- What is needed
Transcribe the following records in full, exactly as shown.
══ Task inputs ══
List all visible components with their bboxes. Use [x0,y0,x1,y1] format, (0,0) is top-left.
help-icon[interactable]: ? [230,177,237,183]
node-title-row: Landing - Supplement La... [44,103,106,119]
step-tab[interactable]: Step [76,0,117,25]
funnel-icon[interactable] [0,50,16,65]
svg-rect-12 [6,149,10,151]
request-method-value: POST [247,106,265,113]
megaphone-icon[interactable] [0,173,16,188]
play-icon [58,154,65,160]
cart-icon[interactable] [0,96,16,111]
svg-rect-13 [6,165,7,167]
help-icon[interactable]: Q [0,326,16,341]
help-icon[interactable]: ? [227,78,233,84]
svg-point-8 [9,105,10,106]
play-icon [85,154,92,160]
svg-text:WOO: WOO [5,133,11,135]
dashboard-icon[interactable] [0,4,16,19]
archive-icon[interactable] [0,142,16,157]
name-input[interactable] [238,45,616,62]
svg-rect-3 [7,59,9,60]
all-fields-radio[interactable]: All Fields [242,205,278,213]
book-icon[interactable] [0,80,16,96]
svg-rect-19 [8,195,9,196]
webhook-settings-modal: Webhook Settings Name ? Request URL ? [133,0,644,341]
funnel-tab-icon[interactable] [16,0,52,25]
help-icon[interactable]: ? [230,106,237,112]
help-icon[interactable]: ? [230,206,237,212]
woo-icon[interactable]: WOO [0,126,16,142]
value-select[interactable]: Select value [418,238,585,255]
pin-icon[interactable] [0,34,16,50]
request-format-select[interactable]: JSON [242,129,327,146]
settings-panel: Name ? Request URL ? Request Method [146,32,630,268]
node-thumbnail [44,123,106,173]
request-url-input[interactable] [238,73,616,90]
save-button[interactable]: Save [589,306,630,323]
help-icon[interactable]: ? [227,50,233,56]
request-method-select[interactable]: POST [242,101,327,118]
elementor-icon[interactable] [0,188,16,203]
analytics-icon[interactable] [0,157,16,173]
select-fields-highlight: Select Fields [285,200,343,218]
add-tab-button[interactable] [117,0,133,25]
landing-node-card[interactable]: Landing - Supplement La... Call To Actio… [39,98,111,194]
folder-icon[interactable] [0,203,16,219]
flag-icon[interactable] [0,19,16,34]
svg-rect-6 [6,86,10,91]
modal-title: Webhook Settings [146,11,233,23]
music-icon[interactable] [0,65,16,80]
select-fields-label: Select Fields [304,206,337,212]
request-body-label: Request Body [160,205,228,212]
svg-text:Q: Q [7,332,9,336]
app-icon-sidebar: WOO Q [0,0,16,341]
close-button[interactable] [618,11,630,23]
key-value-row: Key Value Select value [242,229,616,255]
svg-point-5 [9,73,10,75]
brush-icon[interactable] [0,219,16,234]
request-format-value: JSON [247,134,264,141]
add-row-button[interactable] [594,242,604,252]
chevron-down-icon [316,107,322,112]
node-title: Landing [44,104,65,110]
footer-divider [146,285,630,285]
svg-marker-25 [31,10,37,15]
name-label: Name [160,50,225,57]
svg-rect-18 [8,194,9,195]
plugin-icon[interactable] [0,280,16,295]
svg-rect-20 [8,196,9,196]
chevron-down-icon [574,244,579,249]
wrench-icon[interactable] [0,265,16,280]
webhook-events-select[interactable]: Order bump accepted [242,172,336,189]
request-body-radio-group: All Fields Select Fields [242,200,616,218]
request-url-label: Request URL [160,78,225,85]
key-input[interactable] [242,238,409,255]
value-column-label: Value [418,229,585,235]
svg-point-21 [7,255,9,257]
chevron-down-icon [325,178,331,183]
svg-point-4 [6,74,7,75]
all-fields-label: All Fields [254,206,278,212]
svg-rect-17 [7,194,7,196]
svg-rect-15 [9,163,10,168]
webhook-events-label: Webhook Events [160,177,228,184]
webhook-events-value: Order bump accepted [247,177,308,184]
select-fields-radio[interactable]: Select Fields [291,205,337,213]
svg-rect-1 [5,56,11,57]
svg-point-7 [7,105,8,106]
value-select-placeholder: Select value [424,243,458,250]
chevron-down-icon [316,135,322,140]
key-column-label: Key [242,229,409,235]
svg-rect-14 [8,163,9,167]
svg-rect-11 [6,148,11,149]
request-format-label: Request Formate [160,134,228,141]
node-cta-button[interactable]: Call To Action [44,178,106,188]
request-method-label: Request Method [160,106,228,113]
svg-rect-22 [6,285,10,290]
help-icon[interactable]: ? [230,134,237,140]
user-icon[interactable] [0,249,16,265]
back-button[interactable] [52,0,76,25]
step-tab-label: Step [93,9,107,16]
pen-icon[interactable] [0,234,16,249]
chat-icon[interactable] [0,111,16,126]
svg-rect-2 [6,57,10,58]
═══
- Solution below
List all visible components with their bboxes. Use [x0,y0,x1,y1] format, (0,0) is top-left.
help-icon[interactable]: ? [230,177,237,183]
node-title-row: Landing - Supplement La... [44,103,106,119]
step-tab[interactable]: Step [76,0,117,25]
funnel-icon[interactable] [0,50,16,65]
svg-rect-12 [6,149,10,151]
request-method-value: POST [247,106,265,113]
megaphone-icon[interactable] [0,173,16,188]
play-icon [58,154,65,160]
cart-icon[interactable] [0,96,16,111]
svg-rect-13 [6,165,7,167]
help-icon[interactable]: Q [0,326,16,341]
help-icon[interactable]: ? [227,78,233,84]
svg-point-8 [9,105,10,106]
play-icon [85,154,92,160]
svg-text:WOO: WOO [5,133,11,135]
dashboard-icon[interactable] [0,4,16,19]
archive-icon[interactable] [0,142,16,157]
name-input[interactable] [238,45,616,62]
svg-rect-3 [7,59,9,60]
all-fields-radio[interactable]: All Fields [242,205,278,213]
book-icon[interactable] [0,80,16,96]
svg-rect-19 [8,195,9,196]
webhook-settings-modal: Webhook Settings Name ? Request URL ? [133,0,644,341]
funnel-tab-icon[interactable] [16,0,52,25]
help-icon[interactable]: ? [230,106,237,112]
help-icon[interactable]: ? [230,206,237,212]
woo-icon[interactable]: WOO [0,126,16,142]
value-select[interactable]: Select value [418,238,585,255]
pin-icon[interactable] [0,34,16,50]
request-format-select[interactable]: JSON [242,129,327,146]
settings-panel: Name ? Request URL ? Request Method [146,32,630,268]
node-thumbnail [44,123,106,173]
request-url-input[interactable] [238,73,616,90]
save-button[interactable]: Save [589,306,630,323]
help-icon[interactable]: ? [227,50,233,56]
request-method-select[interactable]: POST [242,101,327,118]
elementor-icon[interactable] [0,188,16,203]
analytics-icon[interactable] [0,157,16,173]
select-fields-highlight: Select Fields [285,200,343,218]
add-tab-button[interactable] [117,0,133,25]
landing-node-card[interactable]: Landing - Supplement La... Call To Actio… [39,98,111,194]
folder-icon[interactable] [0,203,16,219]
flag-icon[interactable] [0,19,16,34]
svg-rect-6 [6,86,10,91]
modal-title: Webhook Settings [146,11,233,23]
music-icon[interactable] [0,65,16,80]
select-fields-label: Select Fields [304,206,337,212]
request-body-label: Request Body [160,205,228,212]
svg-text:Q: Q [7,332,9,336]
app-icon-sidebar: WOO Q [0,0,16,341]
close-button[interactable] [618,11,630,23]
key-value-row: Key Value Select value [242,229,616,255]
svg-point-5 [9,73,10,75]
brush-icon[interactable] [0,219,16,234]
request-format-value: JSON [247,134,264,141]
add-row-button[interactable] [594,242,604,252]
chevron-down-icon [316,107,322,112]
node-title: Landing [44,104,65,110]
footer-divider [146,285,630,285]
svg-marker-25 [31,10,37,15]
name-label: Name [160,50,225,57]
svg-rect-18 [8,194,9,195]
plugin-icon[interactable] [0,280,16,295]
svg-rect-20 [8,196,9,196]
chevron-down-icon [574,244,579,249]
wrench-icon[interactable] [0,265,16,280]
webhook-events-select[interactable]: Order bump accepted [242,172,336,189]
request-body-radio-group: All Fields Select Fields [242,200,616,218]
request-url-label: Request URL [160,78,225,85]
key-input[interactable] [242,238,409,255]
value-column-label: Value [418,229,585,235]
svg-point-21 [7,255,9,257]
chevron-down-icon [325,178,331,183]
svg-point-4 [6,74,7,75]
all-fields-label: All Fields [254,206,278,212]
svg-rect-17 [7,194,7,196]
svg-rect-15 [9,163,10,168]
webhook-events-label: Webhook Events [160,177,228,184]
webhook-events-value: Order bump accepted [247,177,308,184]
select-fields-radio[interactable]: Select Fields [291,205,337,213]
svg-rect-1 [5,56,11,57]
svg-point-7 [7,105,8,106]
value-select-placeholder: Select value [424,243,458,250]
chevron-down-icon [316,135,322,140]
key-column-label: Key [242,229,409,235]
svg-rect-14 [8,163,9,167]
svg-rect-11 [6,148,11,149]
request-format-label: Request Formate [160,134,228,141]
node-cta-button[interactable]: Call To Action [44,178,106,188]
request-method-label: Request Method [160,106,228,113]
svg-rect-22 [6,285,10,290]
help-icon[interactable]: ? [230,134,237,140]
user-icon[interactable] [0,249,16,265]
back-button[interactable] [52,0,76,25]
step-tab-label: Step [93,9,107,16]
pen-icon[interactable] [0,234,16,249]
chat-icon[interactable] [0,111,16,126]
svg-rect-2 [6,57,10,58]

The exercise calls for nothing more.